MONTREAL – The Vancouver Fraser Port Authority says a record amount of cargo flowed through its terminals last year as shippers sought to grow overseas markets far from an increasingly protectionist United States.
Freight volumes at the Port of Vancouver rose eight per cent to 170.4 million tonnes in 2025, according to the federal agency.
The boost was driven by surging exports of grain, crude oil and potash as well as higher container and auto trade, all of which reached record levels.
A bumper crop allowed wheat shipments to push bulk grain exports to a record high, with western Canadian wheat reaching 35 countries last year in regions ranging from the Indo-Pacific to the Middle East.
Crude oil exports from the port nearly doubled as the Trans Mountain expansion — the pipeline between Edmonton and Burnaby, B.C., enjoyed its first full year of operation as a twinned pipe in 2025 — threw open the floodgate to fossil fuel shipments bound for China and South Korea. Shipments to the U.S. also increased.
Container levels jumped nine per cent, fuelled by a big rise in imports of household goods from Asia to beat a container record set in 2021 during the height of the COVID-19 consumer buying frenzy.
Sharp declines in cruise ship visitors, forest products and canola exports due to Chinese tariffs — since eased — mitigated some of the gains.
Port authority CEO Peter Xotta says it has a key role to play as the federal government aims to ramp up trade with countries in Asia, Europe and elsewhere.
“As Prime Minister Carney looks to double exports to non-U.S. markets in the next decade, the Port of Vancouver is playing an outsized role in delivering more made-in-Canada products to more customers globally,” he said in a release.
Xotta pointed to “nation-building projects” such as a contentious container port expansion project at Roberts Bank south of Vancouver, a planned terminal approved by the federal government in 2023 that would increase the port’s container capacity by almost a third.

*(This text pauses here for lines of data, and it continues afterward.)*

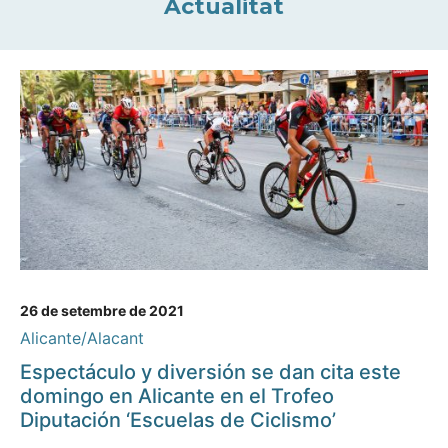
Actualitat
26 de setembre de 2021
Alicante/Alacant
Espectáculo y diversión se dan cita este
domingo en Alicante en el Trofeo
Diputación ‘Escuelas de Ciclismo’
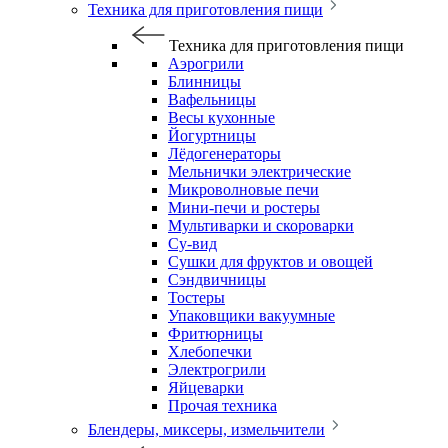
Техника для приготовления пищи
Техника для приготовления пищи
Аэрогрили
Блинницы
Вафельницы
Весы кухонные
Йогуртницы
Лёдогенераторы
Мельнички электрические
Микроволновые печи
Мини-печи и ростеры
Мультиварки и скороварки
Су-вид
Сушки для фруктов и овощей
Сэндвичницы
Тостеры
Упаковщики вакуумные
Фритюрницы
Хлебопечки
Электрогрили
Яйцеварки
Прочая техника
Блендеры, миксеры, измельчители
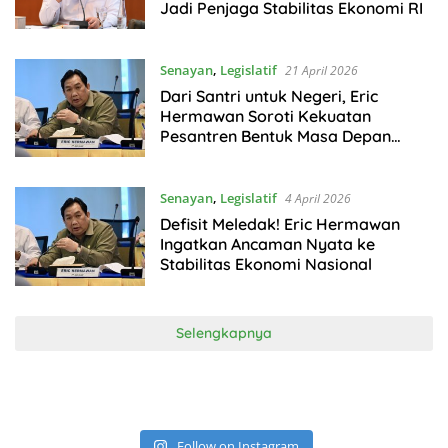
Jadi Penjaga Stabilitas Ekonomi RI
Senayan
,
Legislatif
21 April 2026
Dari Santri untuk Negeri, Eric
Hermawan Soroti Kekuatan
Pesantren Bentuk Masa Depan
Indonesia
Senayan
,
Legislatif
4 April 2026
Defisit Meledak! Eric Hermawan
Ingatkan Ancaman Nyata ke
Stabilitas Ekonomi Nasional
Selengkapnya
Follow on Instagram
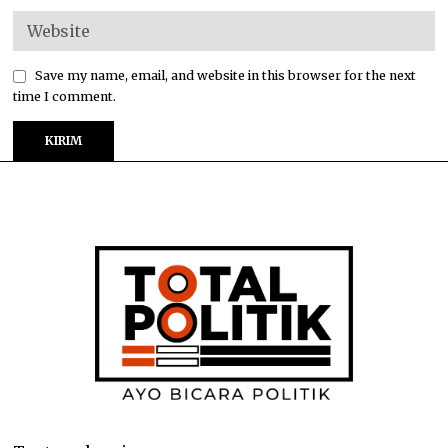
Save my name, email, and website in this browser for the next
time I comment.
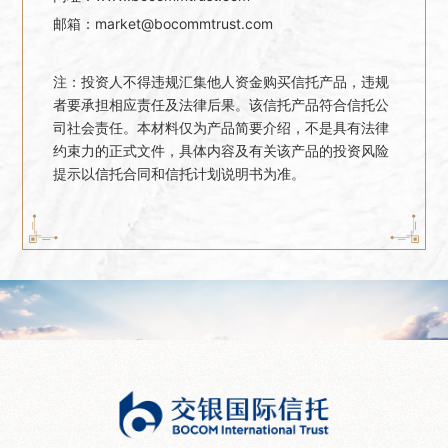
邮箱：market@bocommtrust.com
注：投资人不得违规汇集他人资金购买信托产品，违规
者要承担相应责任及法律后果。该信托产品符合信托公
司社会责任。本材料仅为产品简要介绍，不是具有法律
约束力的正式文件，具体内容及有关该产品的投资风险
提示以信托合同和信托计划说明书为准。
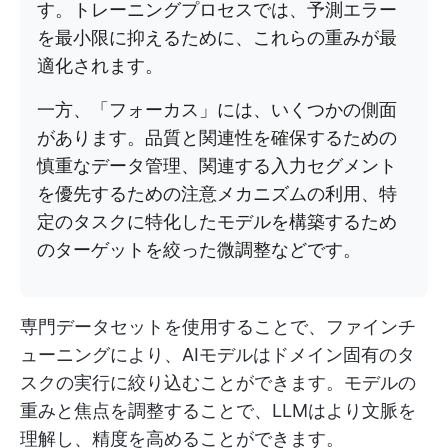
す。トレーニングプロセスでは、予測エラー
を最小限に抑えるために、これらの重みが最
適化されます。
一方、「フォーカス」には、いくつかの側面
があります。品質と関連性を確保するための
慎重なデータ管理、関連する入力セグメント
を優先するための注意メカニズムの利用、特
定のタスクに特化したモデルを構築するため
のターゲットを絞った微調整などです。
専門データセットを使用することで、ファインチ
ューニングにより、AIモデルはドメイン固有のタ
スクの実行に絞り込むことができます。モデルの
重みと焦点を調整することで、LLMはより文脈を
理解し、精度を高めることができます。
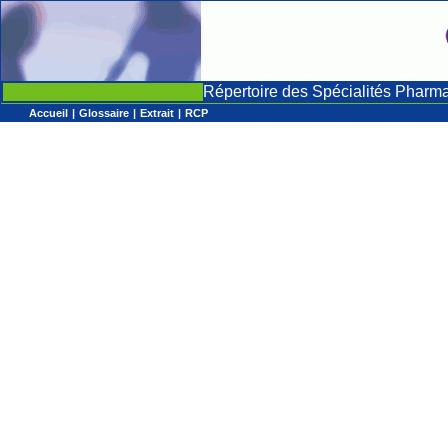
Répertoire des Spécialités Pharm
Accueil
|
Glossaire
|
Extrait
|
RCP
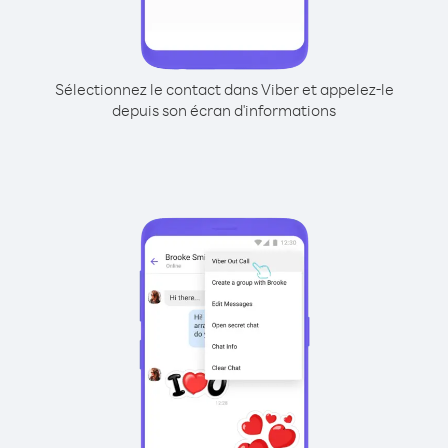
Sélectionnez le contact dans Viber et appelez-le
depuis son écran d'informations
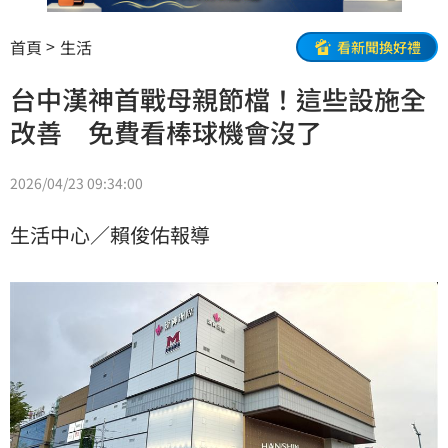
首頁
生活
看新聞換好禮
台中漢神首戰母親節檔！這些設施全
改善 免費看棒球機會沒了
2026/04/23 09:34:00
生活中心／賴俊佑報導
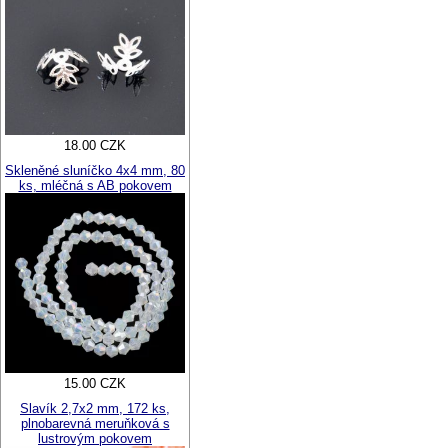
18.00 CZK
Skleněné sluníčko 4x4 mm, 80
ks, mléčná s AB pokovem
15.00 CZK
Slavík 2,7x2 mm, 172 ks,
plnobarevná meruňková s
lustrovým pokovem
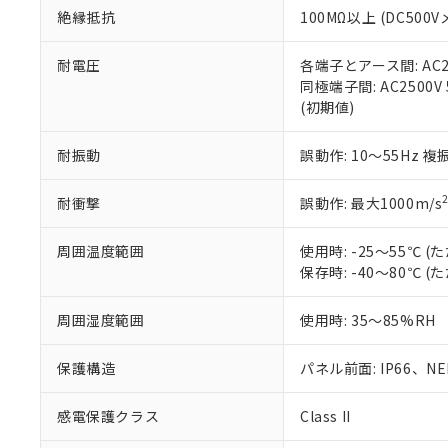
また、RoHS指
絶縁抵抗
100MΩ以上 (DC5
混在することから
既に当社にて対応
耐電圧
各端子とアース間: AC250
り割愛しておりま
同極端子間: AC2500V
(初期値)
耐振動
誤動作: 10～55Hz 複
耐衝撃
誤動作: 最大1000m/s
周囲温度範囲
使用時: -25～55℃
保存時: -40～80℃
周囲湿度範囲
使用時: 35～85%RH
保護構造
パネル前面: IP66、NEM
感電保護クラス
Class II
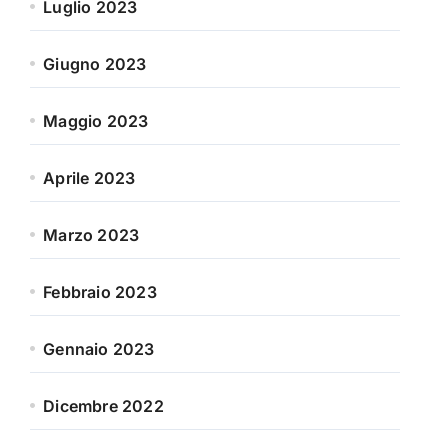
Luglio 2023
Giugno 2023
Maggio 2023
Aprile 2023
Marzo 2023
Febbraio 2023
Gennaio 2023
Dicembre 2022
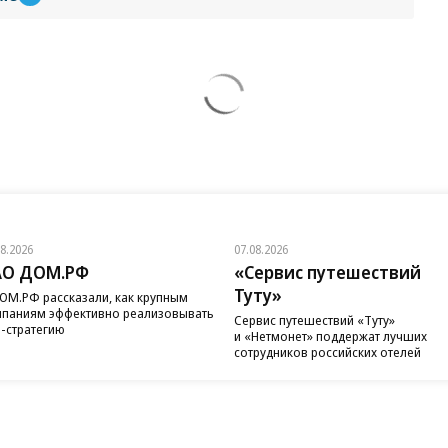
08.2026
07.08.2026
АО ДОМ.РФ
«Сервис путешествий
Туту»
ОМ.РФ рассказали, как крупным
паниям эффективно реализовывать
Сервис путешествий «Туту»
-стратегию
и «Нетмонет» поддержат лучших
сотрудников российских отелей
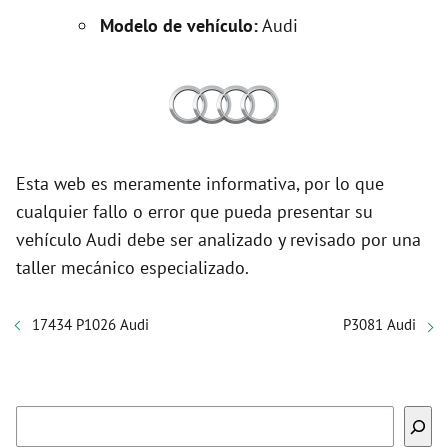
Modelo de vehículo:
Audi
Esta web es meramente informativa, por lo que
cualquier fallo o error que pueda presentar su
vehículo Audi debe ser analizado y revisado por una
taller mecánico especializado.
17434 P1026 Audi
P3081 Audi
Buscar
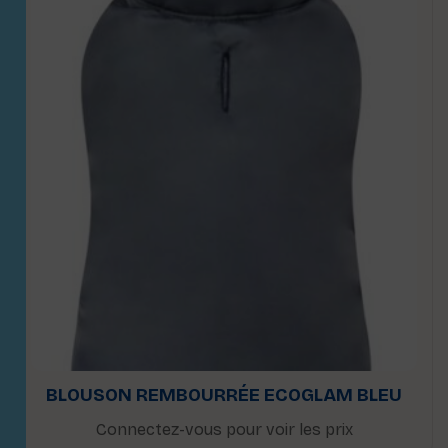
BLOUSON REMBOURRÉE ECOGLAM BLEU
Connectez-vous pour voir les prix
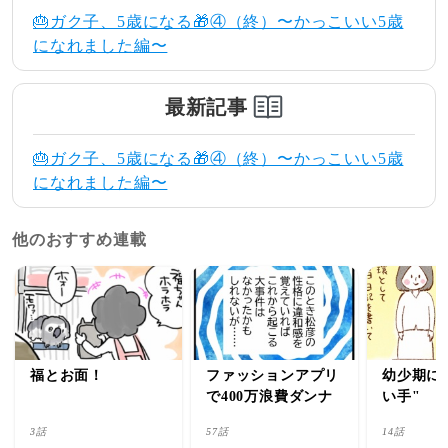
🎂ガク子、5歳になる🎁④（終）〜かっこいい5歳
になれました編〜
最新記事
🎂ガク子、5歳になる🎁④（終）〜かっこいい5歳
になれました編〜
他のおすすめ連載
福とお面！
ファッションアプリ
幼少期に
で400万浪費ダンナ
い手"
3話
57話
14話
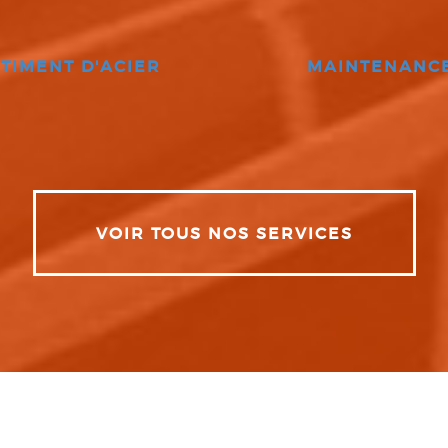
TIMENT D'ACIER
MAINTENANC
VOIR TOUS NOS SERVICES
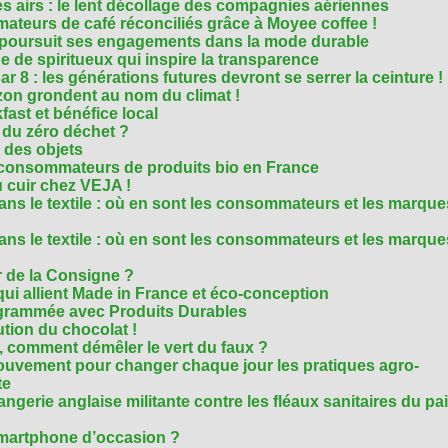
es airs : le lent décollage des compagnies aériennes
teurs de café réconciliés grâce à Moyee coffee !
M poursuit ses engagements dans la mode durable
 de spiritueux qui inspire la transparence
r 8 : les générations futures devront se serrer la ceinture !
on grondent au nom du climat !
ast et bénéfice local
 du zéro déchet ?
e des objets
consommateurs de produits bio en France
 cuir chez VEJA !
ns le textile : où en sont les consommateurs et les marque
ns le textile : où en sont les consommateurs et les marque
 de la Consigne ?
i allient Made in France et éco-conception
rammée avec Produits Durables
tion du chocolat !
é, comment démêler le vert du faux ?
ouvement pour changer chaque jour les pratiques agro-
te
gerie anglaise militante contre les fléaux sanitaires du pa
smartphone d’occasion ?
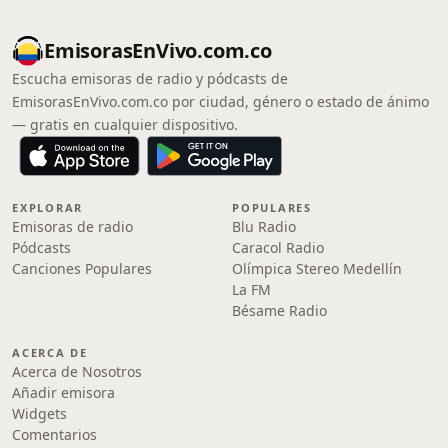
EmisorasEnVivo.com.co
Escucha emisoras de radio y pódcasts de
EmisorasEnVivo.com.co por ciudad, género o estado de ánimo
— gratis en cualquier dispositivo.
EXPLORAR
POPULARES
Emisoras de radio
Blu Radio
Pódcasts
Caracol Radio
Canciones Populares
Olímpica Stereo Medellín
La FM
Bésame Radio
ACERCA DE
Acerca de Nosotros
Añadir emisora
Widgets
Comentarios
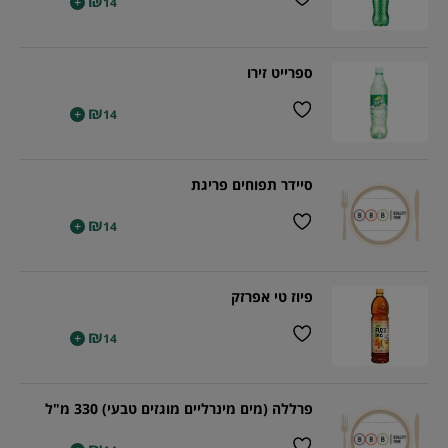
₪
+
14
ספרייט זירו
₪
+
14
סיידר תפוחים פריגת
₪
+
14
פיוז טי אפרזק
₪
+
14
פרללה (מים מינרליים מוגזים טבעי) 330 מ"ל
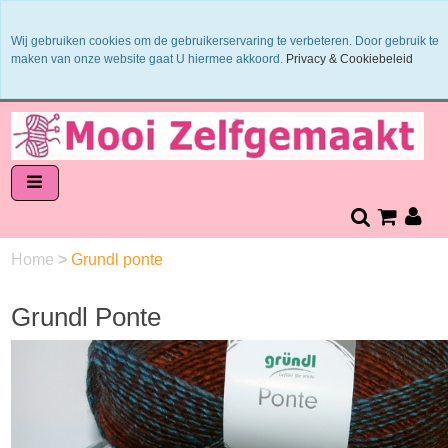
Binnen 1 - 2 werkdagen verzonden
Wij gebruiken cookies om de gebruikerservaring te verbeteren. Door gebruik te
Garens worden uit 1 verfbad verzonden
maken van onze website gaat U hiermee akkoord.
Privacy & Cookiebeleid
Veilig online betalen of zelf overschrijven
14 dagen retourneren en bedenktijd
Home
>
Grundl ponte
Grundl Ponte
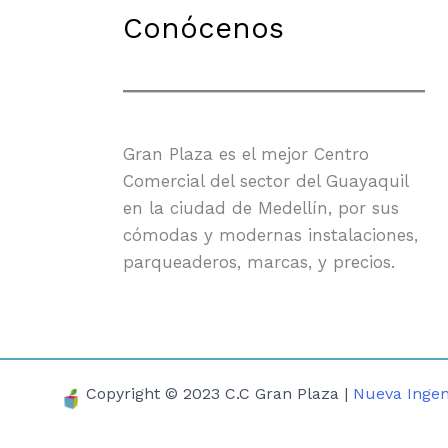
Conócenos
Gran Plaza es el mejor Centro
Comercial del sector del Guayaquil
en la ciudad de Medellín, por sus
cómodas y modernas instalaciones,
parqueaderos, marcas, y precios.
Copyright © 2023 C.C Gran Plaza |
Nueva Ingen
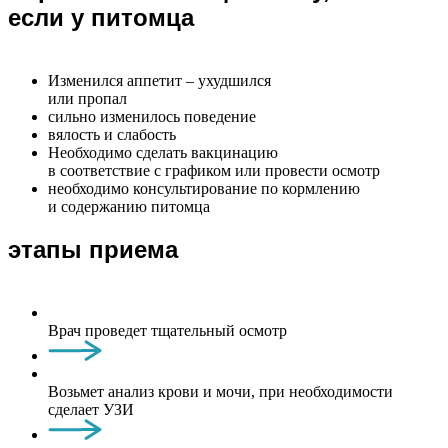
если у питомца
Изменился аппетит – ухудшился
или пропал
сильно изменилось поведение
вялость и слабость
Необходимо сделать вакцинацию
в соответствие с графиком или провести осмотр
необходимо консультирование по кормлению
и содержанию питомца
этапы приема
Врач проведет тщательный осмотр
Возьмет анализ крови и мочи, при необходимости
сделает УЗИ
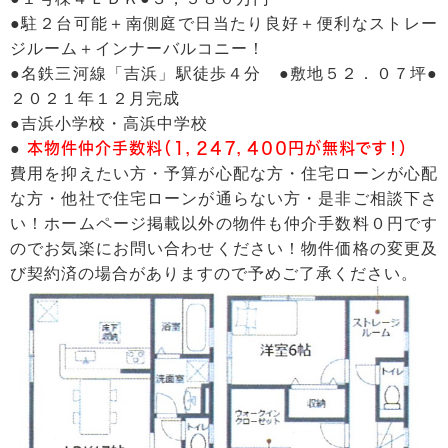
●駐２台可能＋南側庭で日当たり良好＋便利なストレー
ジルーム＋インナーバルコニー！
●名鉄三河線「吉浜」駅徒歩４分 ●敷地５２．０７坪●
２０２１年１２月完成
●吉浜小学校・高浜中学校
●
本物件仲介手数料（１，２４７，４００円が無料です！）
費用を抑えたい方・予算が心配な方・住宅ローンが心配
な方・他社で住宅ローンが通らない方・是非ご相談下さ
い！ホームページ掲載以外の物件も仲介手数料０円です
のでお気楽にお問い合わせください！物件価格の変更及
び契約済の場合がありますので予めご了承ください。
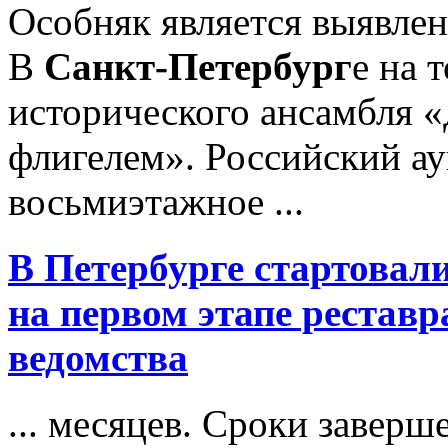
Особняк является выявле
В
Санкт-Петербург
е на 
исторического ансамбля 
флигелем». Российский а
восьмиэтажное ...
В Петербурге стартовал
на первом этапе рестав
ведомства
... месяцев. Сроки заверш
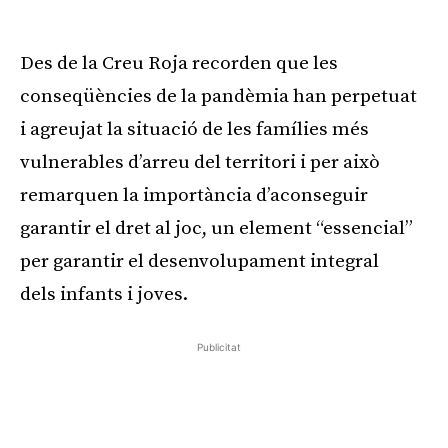
Des de la Creu Roja recorden que les
conseqüències de la pandèmia han perpetuat
i agreujat la situació de les famílies més
vulnerables d’arreu del territori i per això
remarquen la importància d’aconseguir
garantir el dret al joc, un element “essencial”
per garantir el desenvolupament integral
dels infants i joves.
Publicitat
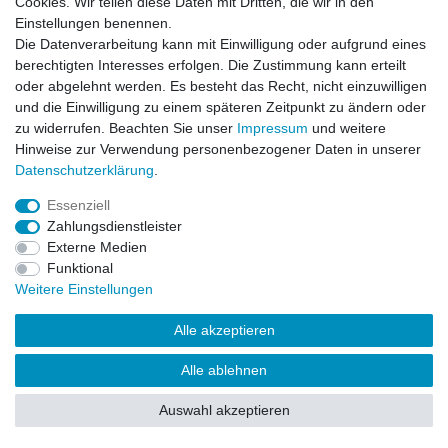
Cookies. Wir teilen diese Daten mit Dritten, die wir in den
Impressum
Daten­schutz­erklärung
AGB
Einstellungen benennen.
Die Datenverarbeitung kann mit Einwilligung oder aufgrund eines
berechtigten Interesses erfolgen. Die Zustimmung kann erteilt
Barrierefreiheitserklärung
Widerrufs­recht
oder abgelehnt werden. Es besteht das Recht, nicht einzuwilligen
und die Einwilligung zu einem späteren Zeitpunkt zu ändern oder
zu widerrufen. Beachten Sie unser
Impressum
und weitere
Kontakt
Vertrag widerrufen
Hinweise zur Verwendung personenbezogener Daten in unserer
Daten­schutz­erklärung
.
Essenziell
© Copyright 2026 | Alle Rechte vorbehalten.
Zahlungsdienstleister
Externe Medien
Funktional
Weitere Einstellungen
Alle akzeptieren
Alle ablehnen
Auswahl akzeptieren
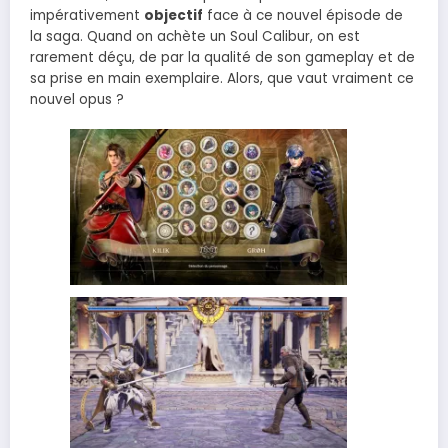
impérativement
objectif
face à ce nouvel épisode de
la saga. Quand on achète un Soul Calibur, on est
rarement déçu, de par la qualité de son gameplay et de
sa prise en main exemplaire. Alors, que vaut vraiment ce
nouvel opus ?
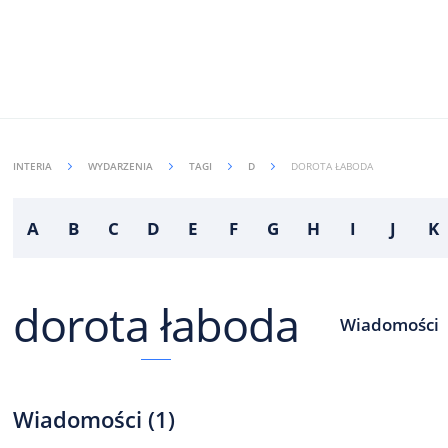
INTERIA
WYDARZENIA
TAGI
D
DOROTA ŁABODA
A
B
C
D
E
F
G
H
I
J
K
dorota łaboda
Wiadomości
Wiadomości
(
1
)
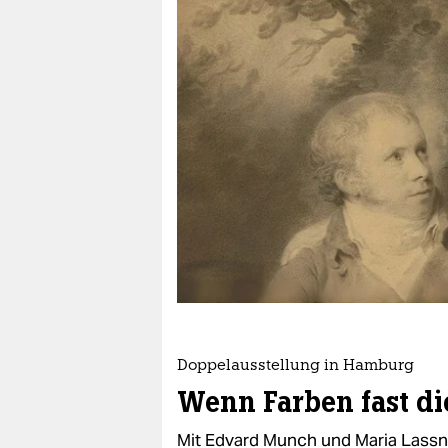
berlin
nord
wahrheit
verlag
verlag
veranstaltungen
shop
fragen & hilfe
unterstützen
Doppelausstellung in Hamburg
abo
Wenn Farben fast d
genossenschaft
Mit Edvard Munch und Maria Lassni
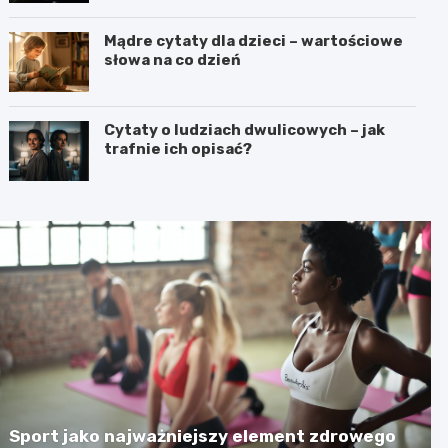
Mądre cytaty dla dzieci – wartościowe
słowa na co dzień
Cytaty o ludziach dwulicowych – jak
trafnie ich opisać?
Sport jako najważniejszy element zdrowego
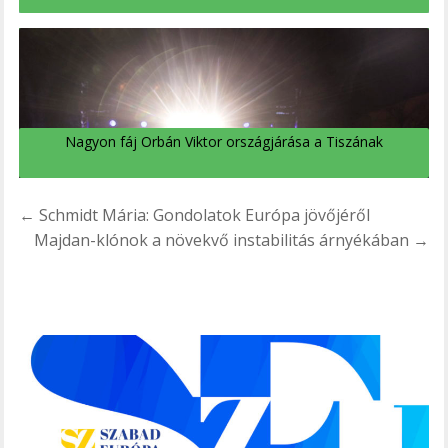
Nagyon fáj Orbán Viktor országjárása a Tiszának
Bejegyzés
← Schmidt Mária: Gondolatok Európa jövőjéről
navigáció
Majdan-klónok a növekvő instabilitás árnyékában →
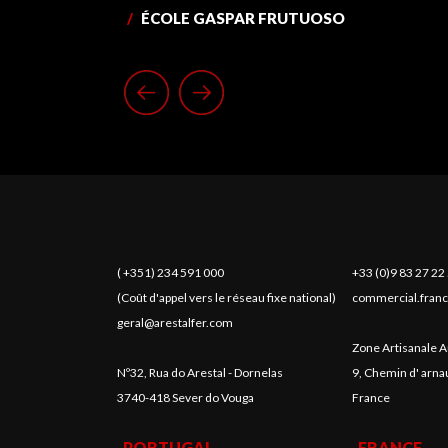
/
ÉCOLE GASPAR FRUTUOSO
( +351) 234 591 000
+33 (0)9 83 27 22
(Coût d'appel vers le réseau fixe national)
commercial.franc
geral@arestalfer.com
Zone Artisanale A
Nº32, Rua do Arestal - Dornelas
9, Chemin d' arn
3740-418 Sever do Vouga
France
PORTUGAL
FRANCE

The port’s boost in freight surpassed Xotta’s own expectations from a year ago, when he told The Canadian Press he expected cargo numbers to rise between four and five per cent after a record-breaking 2024.
Xotta said in March 2025 that trade uncertainty caused by U.S. tariffs both real and threatened had rattled consumer confidence to the point that volume growth at the port would suffer as “heightened uncertainty” dampened the economic mood.
Amid an ongoing trade war with the U.S., Statistics Canada said last month that non-U.S. exports increased 17 per cent in 2025 while exports to America fell six per cent.